Work required: Identify each line below that contains the word "Добавить", and copy it out.
_ _ _ _ _
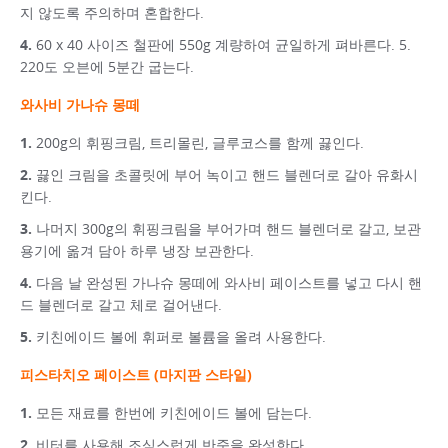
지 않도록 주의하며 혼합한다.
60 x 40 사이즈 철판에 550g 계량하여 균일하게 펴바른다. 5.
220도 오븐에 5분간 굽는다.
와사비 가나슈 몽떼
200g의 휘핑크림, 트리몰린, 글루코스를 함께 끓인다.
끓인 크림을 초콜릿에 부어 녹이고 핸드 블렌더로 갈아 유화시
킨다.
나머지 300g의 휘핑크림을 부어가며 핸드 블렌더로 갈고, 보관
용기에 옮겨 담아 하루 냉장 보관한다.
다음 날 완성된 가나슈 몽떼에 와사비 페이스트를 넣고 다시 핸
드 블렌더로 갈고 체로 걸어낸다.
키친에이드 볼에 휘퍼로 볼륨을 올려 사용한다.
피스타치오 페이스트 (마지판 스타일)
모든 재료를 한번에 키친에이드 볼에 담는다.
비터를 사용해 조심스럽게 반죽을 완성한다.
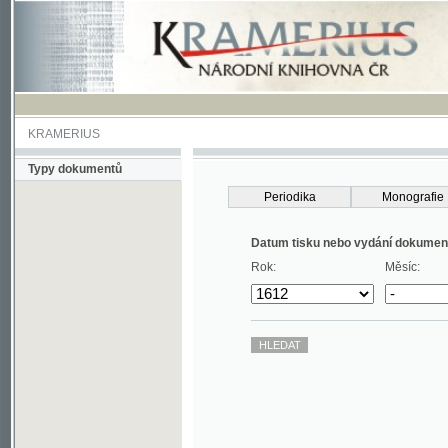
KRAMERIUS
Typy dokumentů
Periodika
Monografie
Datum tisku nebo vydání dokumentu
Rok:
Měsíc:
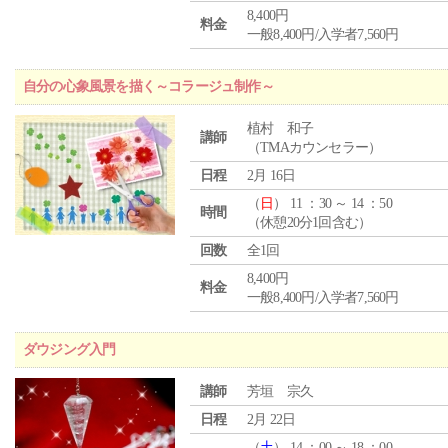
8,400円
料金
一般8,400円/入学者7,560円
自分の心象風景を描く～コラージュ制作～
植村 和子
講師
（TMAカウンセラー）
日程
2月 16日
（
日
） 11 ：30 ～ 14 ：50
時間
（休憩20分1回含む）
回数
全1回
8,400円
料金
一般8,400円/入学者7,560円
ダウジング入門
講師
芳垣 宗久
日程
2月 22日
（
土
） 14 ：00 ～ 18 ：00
_ _ _ _ _
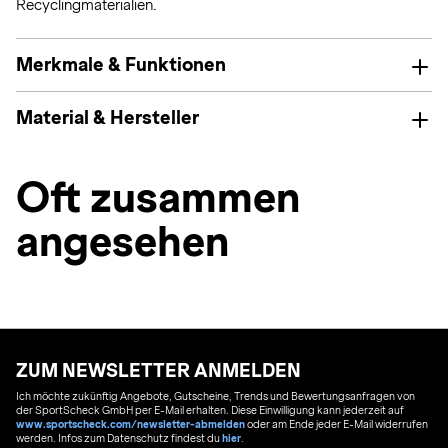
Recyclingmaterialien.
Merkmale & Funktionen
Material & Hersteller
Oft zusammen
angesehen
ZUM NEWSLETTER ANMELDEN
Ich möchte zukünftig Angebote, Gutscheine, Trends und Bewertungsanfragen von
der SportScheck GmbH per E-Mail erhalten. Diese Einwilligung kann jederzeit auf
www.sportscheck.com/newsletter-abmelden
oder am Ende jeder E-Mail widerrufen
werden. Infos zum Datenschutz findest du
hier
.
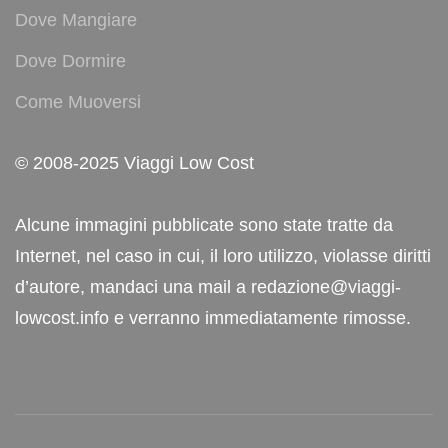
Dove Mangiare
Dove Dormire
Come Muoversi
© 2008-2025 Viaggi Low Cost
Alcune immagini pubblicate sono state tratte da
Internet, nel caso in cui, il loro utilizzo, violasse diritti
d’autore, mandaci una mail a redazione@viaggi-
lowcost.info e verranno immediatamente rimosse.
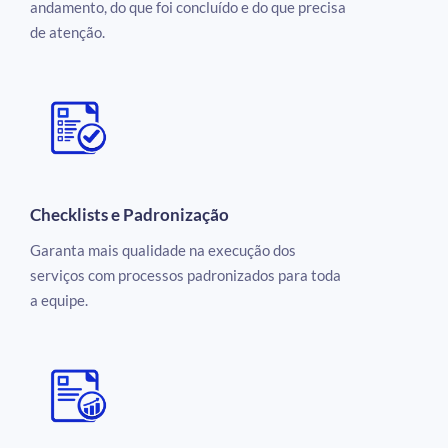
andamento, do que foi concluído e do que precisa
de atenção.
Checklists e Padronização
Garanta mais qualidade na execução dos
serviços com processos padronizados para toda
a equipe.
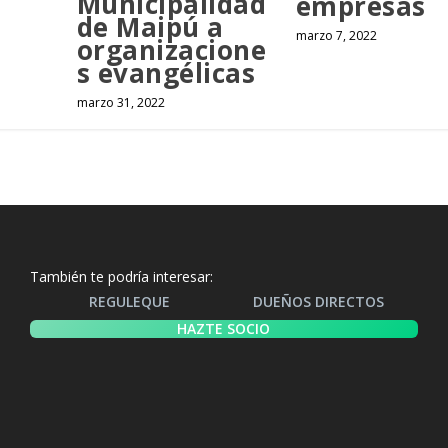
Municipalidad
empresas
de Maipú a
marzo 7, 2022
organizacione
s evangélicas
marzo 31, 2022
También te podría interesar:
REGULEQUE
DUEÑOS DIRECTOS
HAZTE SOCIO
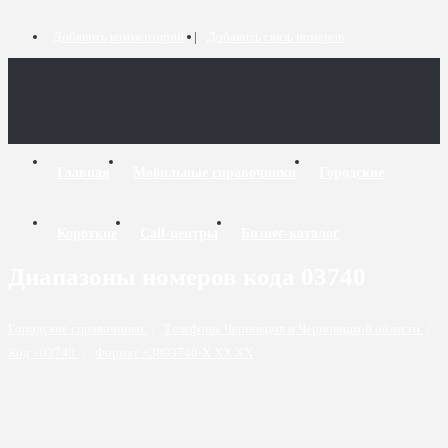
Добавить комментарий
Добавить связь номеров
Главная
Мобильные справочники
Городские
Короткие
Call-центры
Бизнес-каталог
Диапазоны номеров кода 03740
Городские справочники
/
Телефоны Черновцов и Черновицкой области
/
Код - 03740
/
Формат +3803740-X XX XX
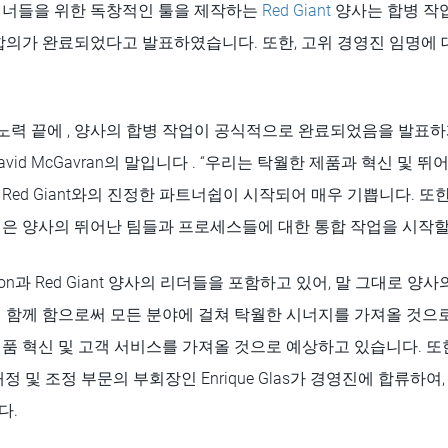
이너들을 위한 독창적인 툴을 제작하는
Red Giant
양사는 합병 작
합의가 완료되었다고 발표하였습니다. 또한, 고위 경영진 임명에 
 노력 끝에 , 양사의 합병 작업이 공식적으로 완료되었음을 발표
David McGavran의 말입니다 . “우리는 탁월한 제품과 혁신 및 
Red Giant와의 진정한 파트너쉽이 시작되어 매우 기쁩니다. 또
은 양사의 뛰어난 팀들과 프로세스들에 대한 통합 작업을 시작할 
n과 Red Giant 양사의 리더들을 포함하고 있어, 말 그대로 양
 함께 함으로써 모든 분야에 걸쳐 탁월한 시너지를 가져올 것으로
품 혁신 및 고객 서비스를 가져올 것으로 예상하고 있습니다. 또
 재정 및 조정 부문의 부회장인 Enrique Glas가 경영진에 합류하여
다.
_ _ _ _ _
Task solution:
Добавить комментарий
Добавить связь номеров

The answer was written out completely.